For the Good of the Gulf: UNC Law Winter/Spring Break Pro Bono Project

Monday, March 14, 2011

From Christmas to New Orleans...

Within one week, I went from being consumed by Christmas, to New Years plans, to arriving in New Orleans; where quickly my group was integrated into the Orleans Public Defender’s Office (OPD). The first question of the day: What are three things you would think about while being arrested and what do you think our clients would think about? Break was officially “over” and it was time to begin my first pro bono experience. I was slightly nervous about what I would actually be able to contribute, having just finished my first semester of 1L year. Very soon after meeting with our supervising attorneys, the nerves were gone and we excitedly began tackling our list of work in hopes of freeing up our attorneys for other meaningful assignments. The office was lacking resources and very understaffed, not to mention they had just announced a hiring freeze due to budget constraints. They were visibly appreciative to have law students willing to volunteer to help during each of our winter breaks. While I knew that Katrina, the economy, and the gulf oil crisis had exasperated conditions, especially for those in poverty, I had no idea how in need this city really was. I am appreciative that I could contribute something, but there is so much more that needs to be done. Each attorney could barely manage their massive caseload and it was obvious how much they appreciated all of the law students volunteering. Due to the lack of resources, both physically and monetarily, it is a constant challenge for the attorneys to attempt to help all the clients in need to the potential that they could.

There existed an enormous ability for all of us; regardless of what year we were, to make a significant contribution to helping out with the workload in the office. One example of this was figuring out how to contact a parole officer so that we could end the client’s previous probation so that they could be released from jail and able to start their next probation. Even just helping with paper work, organizing files, researching specific issues, and providing them with our findings to help them shape their cases seemed to be a meaningful contribution. In another case, at the 11th hour, the office received over thirty hours of jail tapes that they needed to go through in order to properly prepare for the trial that was to happen the next day. The attorney recruited several of us, quickly briefed us on the case, and then instructed us to listen for key “buzz” words that would help him prepare his defense. As with many of our experiences volunteering in the Orleans Public Defender’s office, it was truly a unique situation to be able to see your work instantaneously being used to help the attorney’s client and case. In many of these situations the work would not have been able to be completed if not for the extra resources that the volunteers provided.

I feel confident that our work allowed the supervising attorneys to be able to get to more cases and/or be able to give more of their focus to existing ones. I am very thankful to have had the opportunity to volunteer with the Pro Bono group in New Orleans and feel confident that our work, along with the other volunteers, contributed to helping the fight for justice and contributing to provide a better quality of life for the people of New Orleans.
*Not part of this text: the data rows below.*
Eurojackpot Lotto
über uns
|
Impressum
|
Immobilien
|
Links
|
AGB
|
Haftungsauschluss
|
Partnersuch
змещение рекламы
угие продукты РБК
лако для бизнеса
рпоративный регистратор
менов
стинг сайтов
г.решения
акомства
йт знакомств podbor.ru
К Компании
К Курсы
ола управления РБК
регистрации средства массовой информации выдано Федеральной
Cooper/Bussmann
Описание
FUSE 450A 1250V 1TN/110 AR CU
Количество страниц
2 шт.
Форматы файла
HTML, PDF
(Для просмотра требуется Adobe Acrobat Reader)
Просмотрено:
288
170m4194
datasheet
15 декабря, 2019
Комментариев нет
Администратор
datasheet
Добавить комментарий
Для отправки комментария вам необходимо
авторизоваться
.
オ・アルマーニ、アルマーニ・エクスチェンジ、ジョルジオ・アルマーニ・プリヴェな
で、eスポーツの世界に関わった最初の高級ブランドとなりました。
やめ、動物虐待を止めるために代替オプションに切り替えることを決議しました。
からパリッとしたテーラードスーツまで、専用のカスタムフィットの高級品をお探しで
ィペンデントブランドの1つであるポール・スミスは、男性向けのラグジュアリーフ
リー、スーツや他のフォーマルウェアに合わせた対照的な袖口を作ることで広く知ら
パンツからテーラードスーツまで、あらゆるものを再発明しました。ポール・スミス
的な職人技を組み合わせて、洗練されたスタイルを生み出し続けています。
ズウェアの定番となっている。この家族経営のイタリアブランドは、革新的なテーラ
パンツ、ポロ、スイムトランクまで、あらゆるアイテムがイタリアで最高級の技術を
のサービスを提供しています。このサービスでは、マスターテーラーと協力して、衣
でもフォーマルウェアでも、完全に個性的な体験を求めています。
The attorneys are an inspiration, as they have truly dedicated themselves to bettering the community and fighting for justice, regardless of socio-economic status. They are visibly restoring justice and public safety within the city.

Each year the NOLA Pro Bono winter break group truly helps the OPD in furthering their mission to: “provide each eligible client with client-centered legal representation of the highest quality – zealous, conscientious, caring, professional, ethical and skilled – whether in criminal, juvenile or municipal/traffic court.”